6. Validate realmd and domain discovery

After DNS, ports, and Kerberos are validated, the join tools become useful to inspect.

bash 06-domain-discovery.sh
DOMAIN="corp.example.local"

realm discover $DOMAIN
adcli info $DOMAIN

If adcli info works but realm discover fails, check packages and realmd behavior. If both fail while DNS and Kerberos are good, inspect LDAP and distribution dependencies.

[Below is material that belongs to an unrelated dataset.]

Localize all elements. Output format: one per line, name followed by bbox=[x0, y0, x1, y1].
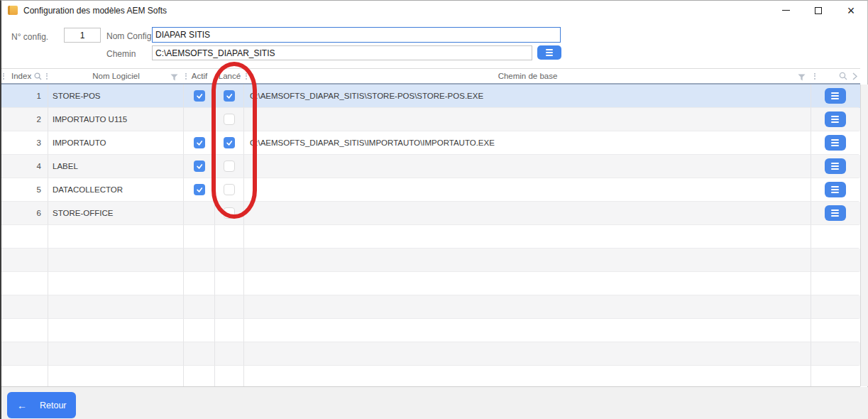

7. Run and validate the join

The join should use a dedicated account and, when available, the OU intended for Linux machines. After a successful join, validate that the domain appears, SSSD is coherent, and AD users and groups resolve.

bash 07-post-join.sh
DOMAIN="corp.example.local"
TEST_USER="user@$DOMAIN"
TEST_GROUP="linux-admins@$DOMAIN"

realm list
sssctl config-check
sssctl domain-status $DOMAIN
getent passwd "$TEST_USER"
getent group "$TEST_GROUP"

If realm list is correct but getent returns nothing, the issue is likely in SSSD, NSS, name format, or group resolution. If groups resolve but final access fails, inspect PAM, SSH configuration, allowed groups, and home directory creation.

Conclusion

The useful sequence is stable: local context, SRV records, AD ports, time, Kerberos, domain discovery, join, then SSSD validation. This order avoids random VM changes while the cause often sits in Azure, the network hub, or internal DNS. A realm join error is only the visible symptom; the useful diagnosis is the one that identifies the broken link precisely.